Michael O’Leary, le dirigeant controversé de Ryanair, a récemment relancé le débat autour de la consommation d’alcool dans les aéroports en réclamant l’interdiction de la vente d’alcool tôt le matin dans les terminaux. Selon lui, la consommation excessive de boissons alcoolisées par certains voyageurs aux premières heures du jour serait à l’origine de nombreux incidents en vol et de perturbations dans les aéroports, nuisant à la sécurité du transport aérien.
Interrogé sur cette question lors d’une conférence de presse, le patron de Ryanair a pointé du doigt la facilité avec laquelle il est possible d’acheter de l’alcool dans les infrastructures aéroportuaires, indépendamment de l’heure. O’Leary a déclaré : « Il est absurde que l’on puisse commander des cocktails ou des pintes de bière à 6 heures du matin en attendant son vol. Cela aboutit trop souvent à des comportements inappropriés ou agressifs, à bord mais aussi dans les terminaux. »
Selon les chiffres avancés par Ryanair, ces troubles liés à la consommation d’alcool seraient en augmentation, l’entreprise évoquant de plus en plus de dérives, comme des bagarres, des retards liés à des passagers ingérables ou des expulsions de vol. Si O’Leary reconnaît que la majorité des voyageurs consomment de façon responsable, il affirme que « la minorité qui abuse génère des désagréments majeurs pour l’ensemble des passagers et des équipages ».
Cette prise de position intervient alors que de nombreux acteurs de l’industrie aéronautique se disent préoccupés par l’augmentation des incidents liés à l’alcool. L’International Air Transport Association (IATA) signale une tendance à la hausse de ce type de comportements perturbateurs, principalement dans les vols courts, souvent opérés tôt le matin. Plusieurs syndicats de personnel navigant, notamment au Royaume-Uni, appellent également à des mesures plus strictes, évoquant des situations périlleuses, voire dangereuses, pour la sécurité des vols et la tranquillité des autres passagers.
Face à ces enjeux, Michael O’Leary suggère la mise en place d’une réglementation à l’échelle européenne qui prohiberait la vente d’alcool dans les aéroports avant une certaine heure, par exemple 10 heures du matin. Il invite les autorités chargées de l’aviation civile à prendre ce dossier à bras-le-corps, avertissant que « le laxisme actuel nuit à la réputation des grandes plateformes aéroportuaires et engendre des coûts de sécurité croissants pour les compagnies et les organismes gestionnaires ».

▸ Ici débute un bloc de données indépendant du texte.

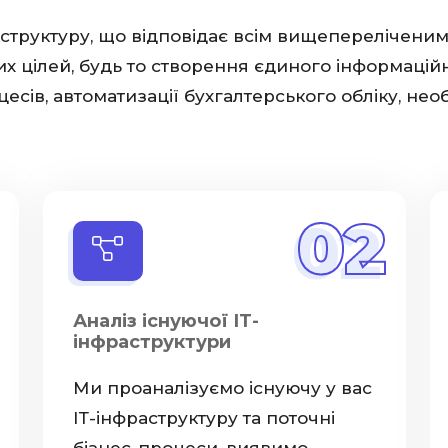
аструктуру, що відповідає всім вищепереліченим 
их цілей, будь то створення єдиного інформацій
сів, автоматизації бухгалтерського обліку, необ
02
Аналіз існуючої ІТ-
інфраструктури
Ми проаналізуємо існуючу у вас
ІТ-інфраструктуру та поточні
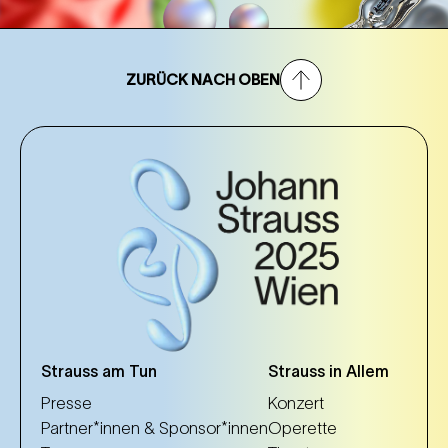
ZURÜCK NACH OBEN
Strauss am Tun
Strauss in Allem
Presse
Konzert
Partner*innen & Sponsor*innen
Operette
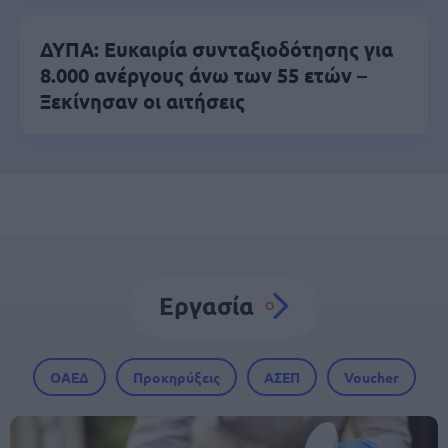
ΔΥΠΑ: Ευκαιρία συνταξιοδότησης για
8.000 ανέργους άνω των 55 ετών –
Ξεκίνησαν οι αιτήσεις
Εργασία
ΟΑΕΔ
Προκηρύξεις
ΑΣΕΠ
Voucher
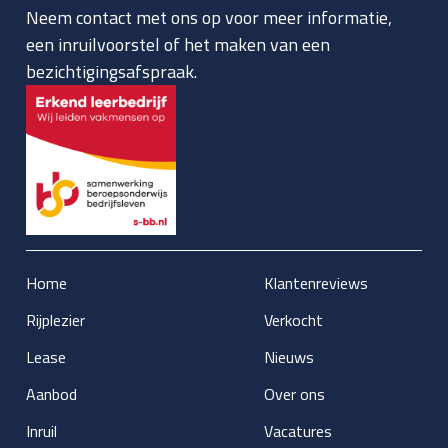
Neem contact met ons op voor meer informatie,
een inruilvoorstel of het maken van een
bezichtigingsafspraak.
Home
Klantenreviews
Rijplezier
Verkocht
Lease
Nieuws
Aanbod
Over ons
Inruil
Vacatures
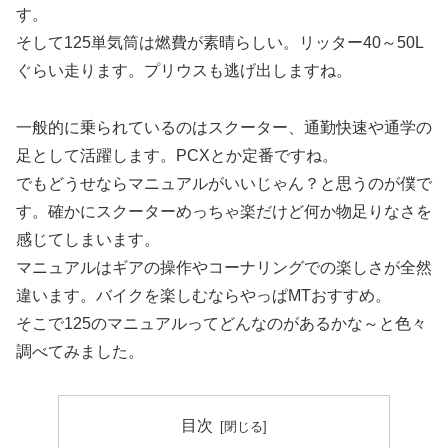
す。
そして125単気筒は燃費が素晴らしい。リッター40～50L
ぐらい走ります。プリウスも逃げ出しますね。
一般的に乗られているのはスクーター、通勤快速や通学の
足として活躍します。PCXとか定番ですね。
でもどうせならマニュアルがいいじゃん？と思うのが僕で
す。確かにスクーターめっちゃ楽だけど何か物足りなさを
感じてしまいます。
マニュアルはギアの操作やコーナリングでの楽しさが全然
違います。バイクを楽しむならやっぱMTおすすめ。
そこで125のマニュアルってどんなのがあるかな～と色々
調べてみました。
目次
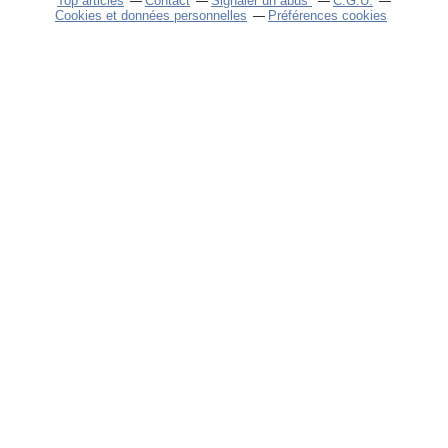
Top articles
Contact
Signaler un abus
C.G.U.
Cookies et données personnelles
Préférences cookies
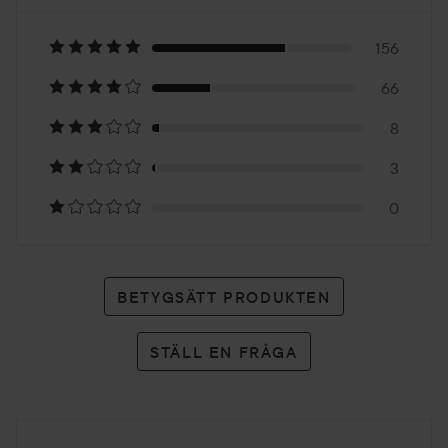
4.5
Baserat
på
156
66
233
8
betyg
3
0
BETYGSÄTT PRODUKTEN
STÄLL EN FRÅGA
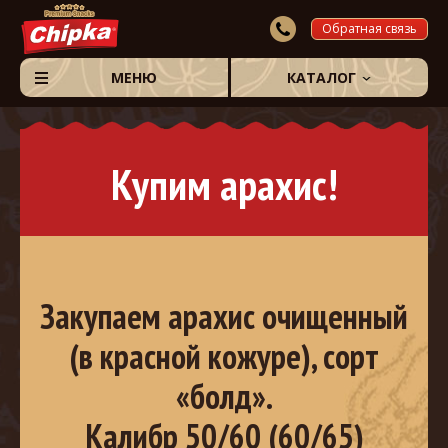
Обратная связь
МЕНЮ
КАТАЛОГ
Купим арахис!
Закупаем арахис очищенный
(в красной кожуре), сорт
«болд».
Калибр 50/60 (60/65)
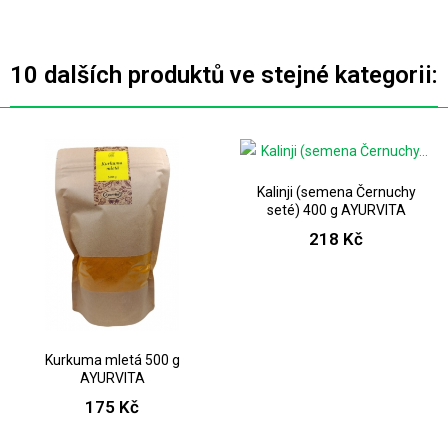
10 dalších produktů ve stejné kategorii:
Kalinji (semena Černuchy
seté) 400 g AYURVITA
218 Kč
Kurkuma mletá 500 g
AYURVITA
175 Kč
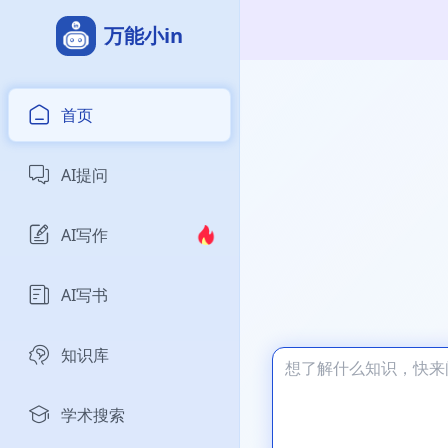
万能小in
首页
AI提问
AI写作
AI写书
知识库
学术搜索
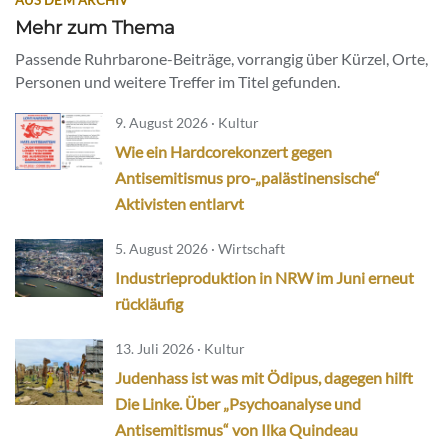
Mehr zum Thema
Passende Ruhrbarone-Beiträge, vorrangig über Kürzel, Orte,
Personen und weitere Treffer im Titel gefunden.
9. August 2026 · Kultur
Wie ein Hardcorekonzert gegen
Antisemitismus pro-„palästinensische“
Aktivisten entlarvt
5. August 2026 · Wirtschaft
Industrieproduktion in NRW im Juni erneut
rückläufig
13. Juli 2026 · Kultur
Judenhass ist was mit Ödipus, dagegen hilft
Die Linke. Über „Psychoanalyse und
Antisemitismus“ von Ilka Quindeau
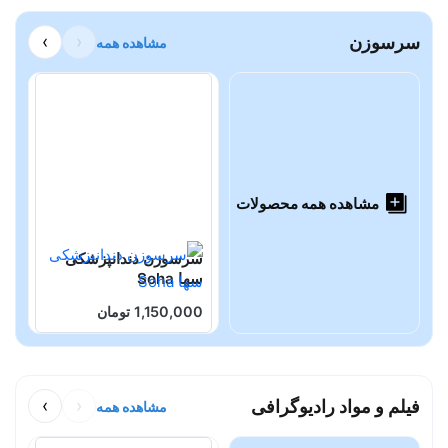
سرسوزن
‹
›
مشاهده همه
مشاهده همه محصولات
سرسوزن دندانپزشکی
س
سها Soha
د
1,150,000 تومان
0
فیلم و مواد رادیوگرافی
‹
›
مشاهده همه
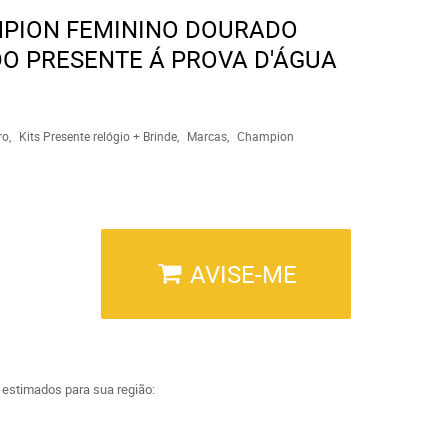
MPION FEMININO DOURADO
DO PRESENTE Á PROVA D'ÁGUA
ro
Kits Presente relógio + Brinde
Marcas
Champion
AVISE-ME
a estimados para sua região:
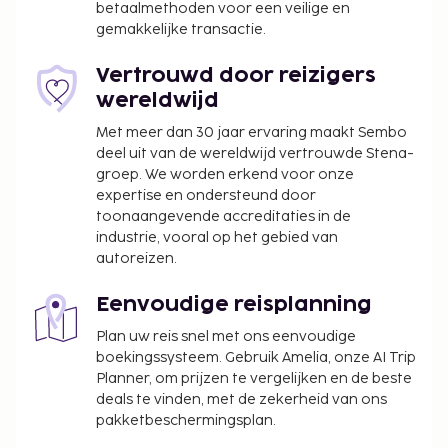
betaalmethoden voor een veilige en
gemakkelijke transactie.
Deze lijst is mogelijk niet volledig. Toeslagen en
borgsommen zijn mogelijk excl. btw en kunnen
Vertrouwd door reizigers
wijzigen.
wereldwijd
Het beleid van deze accommodatie staat
Met meer dan 30 jaar ervaring maakt Sembo
bepaalde reserveringen voor
deel uit van de wereldwijd vertrouwde Stena-
groepsevenementen of groepsfeesten,
groep. We worden erkend voor onze
waaronder vrijgezellenfeesten, niet toe.
expertise en ondersteund door
toonaangevende accreditaties in de
industrie, vooral op het gebied van
autoreizen.
Eenvoudige reisplanning
Plan uw reis snel met ons eenvoudige
boekingssysteem. Gebruik Amelia, onze AI Trip
Planner, om prijzen te vergelijken en de beste
deals te vinden, met de zekerheid van ons
pakketbeschermingsplan.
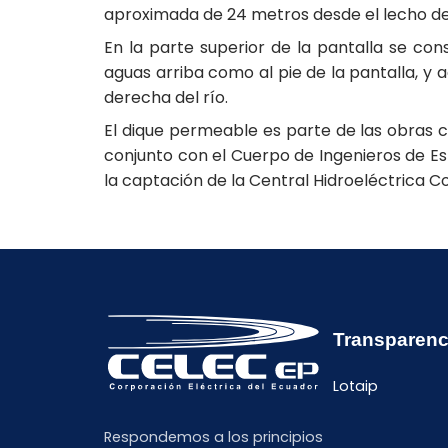
aproximada de 24 metros desde el lecho del
En la parte superior de la pantalla se co
aguas arriba como al pie de la pantalla, y
derecha del río.
El dique permeable es parte de las obras 
conjunto con el Cuerpo de Ingenieros de Est
la captación de la Central Hidroeléctrica Coc
Transparenc
Lotaip
Respondemos a los principios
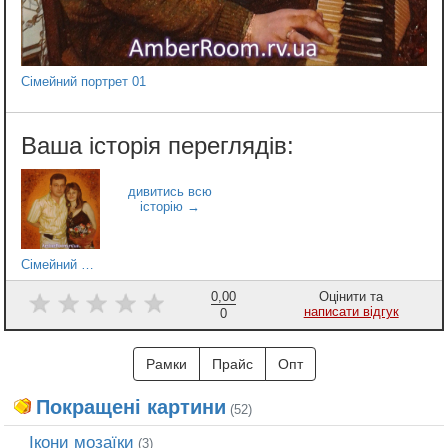
Сімейний портрет 01
Сімейний портрет 19
0,00
Оцінити та
написати відгук
0
Рамки
Прайс
Опт
Покращені картини
(52)
Ікони мозаїки
(3)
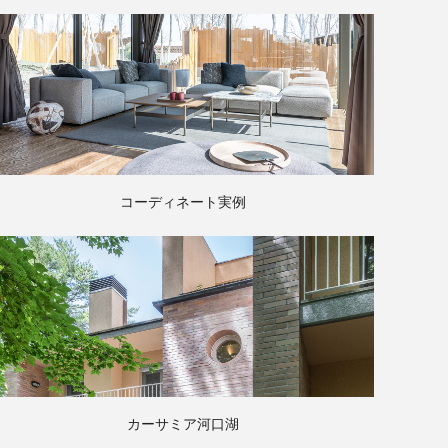
コーディネート実例
カーサミア河口湖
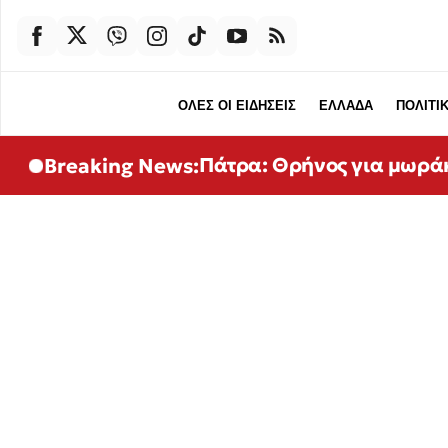
ΟΛΕΣ ΟΙ ΕΙΔΗΣΕΙΣ
ΕΛΛΑΔΑ
ΠΟΛΙΤΙ
Πάτρα: Θρήνος για μωρά
Breaking News:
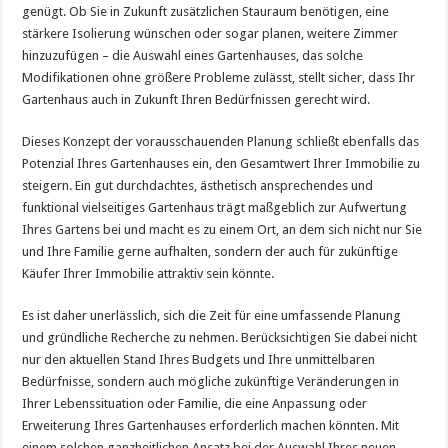
genügt. Ob Sie in Zukunft zusätzlichen Stauraum benötigen, eine
stärkere Isolierung wünschen oder sogar planen, weitere Zimmer
hinzuzufügen – die Auswahl eines Gartenhauses, das solche
Modifikationen ohne größere Probleme zulässt, stellt sicher, dass Ihr
Gartenhaus auch in Zukunft Ihren Bedürfnissen gerecht wird.
Dieses Konzept der vorausschauenden Planung schließt ebenfalls das
Potenzial Ihres Gartenhauses ein, den Gesamtwert Ihrer Immobilie zu
steigern. Ein gut durchdachtes, ästhetisch ansprechendes und
funktional vielseitiges Gartenhaus trägt maßgeblich zur Aufwertung
Ihres Gartens bei und macht es zu einem Ort, an dem sich nicht nur Sie
und Ihre Familie gerne aufhalten, sondern der auch für zukünftige
Käufer Ihrer Immobilie attraktiv sein könnte.
Es ist daher unerlässlich, sich die Zeit für eine umfassende Planung
und gründliche Recherche zu nehmen. Berücksichtigen Sie dabei nicht
nur den aktuellen Stand Ihres Budgets und Ihre unmittelbaren
Bedürfnisse, sondern auch mögliche zukünftige Veränderungen in
Ihrer Lebenssituation oder Familie, die eine Anpassung oder
Erweiterung Ihres Gartenhauses erforderlich machen könnten. Mit
einem solchen ganzheitlichen Ansatz bei der Auswahl Ihres neuen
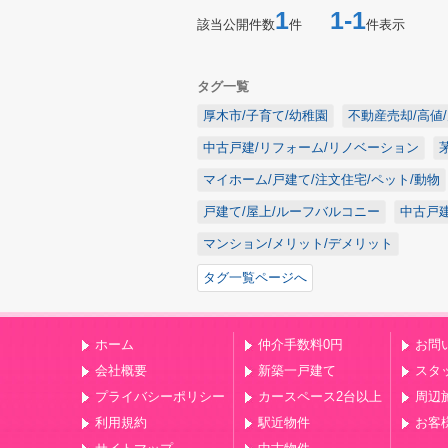
1
1-1
該当公開件数
件
件表示
タグ一覧
厚木市/子育て/幼稚園
不動産売却/高値
中古戸建/リフォーム/リノベーション
マイホーム/戸建て/注文住宅/ペット/動物
戸建て/屋上/ルーフバルコニー
中古戸建
マンション/メリット/デメリット
タグ一覧ページへ
ホーム
仲介手数料0円
お問
会社概要
新築一戸建て
スタ
プライバシーポリシー
カースペース2台以上
周辺
利用規約
駅近物件
お客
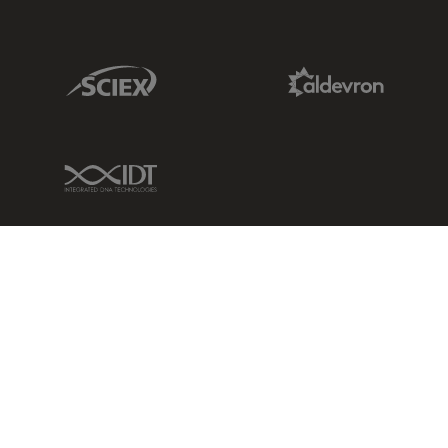
Sciex Link
Aldevron Link
IDT Link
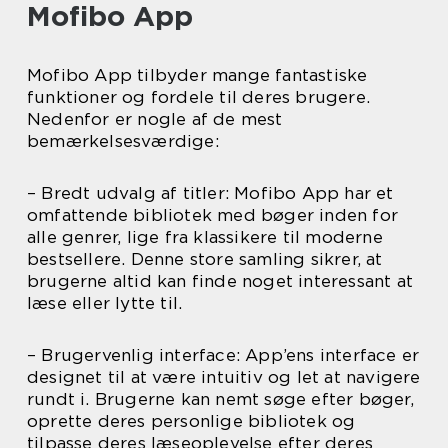
Mofibo App
Mofibo App tilbyder mange fantastiske
funktioner og fordele til deres brugere.
Nedenfor er nogle af de mest
bemærkelsesværdige:
– Bredt udvalg af titler: Mofibo App har et
omfattende bibliotek med bøger inden for
alle genrer, lige fra klassikere til moderne
bestsellere. Denne store samling sikrer, at
brugerne altid kan finde noget interessant at
læse eller lytte til.
– Brugervenlig interface: App’ens interface er
designet til at være intuitiv og let at navigere
rundt i. Brugerne kan nemt søge efter bøger,
oprette deres personlige bibliotek og
tilpasse deres læseoplevelse efter deres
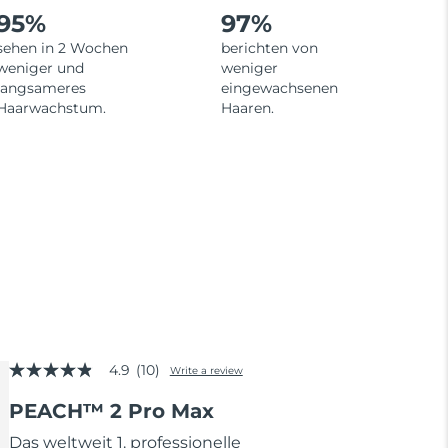
95%
97%
sehen in 2 Wochen
berichten von
weniger und
weniger
langsameres
eingewachsenen
Haarwachstum.
Haaren.
4.9
(10)
Write a review
4.9
out
PEACH™ 2 Pro Max
of
5
stars,
Das weltweit 1. professionelle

La question demeure toutefois controversée. Les gestionnaires d’aéroports, mais aussi les commerçants et restaurateurs des terminaux, voient d’un mauvais œil toute limitation supplémentaire de leur activité, déjà fragilisée par la baisse du trafic aérien pendant la crise sanitaire. Certains estiment qu’une telle interdiction pénaliserait l’ensemble des passagers sans résoudre le fond du problème. Ils rappellent que l’immense majorité des clients consomment raisonnablement, et que des contrôles ou des mesures de médiation existent déjà pour pallier les dérives occasionnelles. Des représentants de groupes de restauration rappellent quant à eux que l’alcool est vendu dans le respect de la législation, et qu’il n’appartient pas aux personnels de ces établissements de jouer le rôle de police.
Pour l’heure, aucune décision conjointe n’a été actée à l’échelle européenne. Mais la pression de Ryanair pourrait relancer les discussions, alors que l’industrie cherche à concilier impératif de sécurité et confort des voyageurs. Dans ce contexte, la parole de Michael O’Leary, connu pour son franc-parler et son influence sur le secteur, pourrait inciter d’autres compagnies à se prononcer publiquement sur la question dans les mois à venir.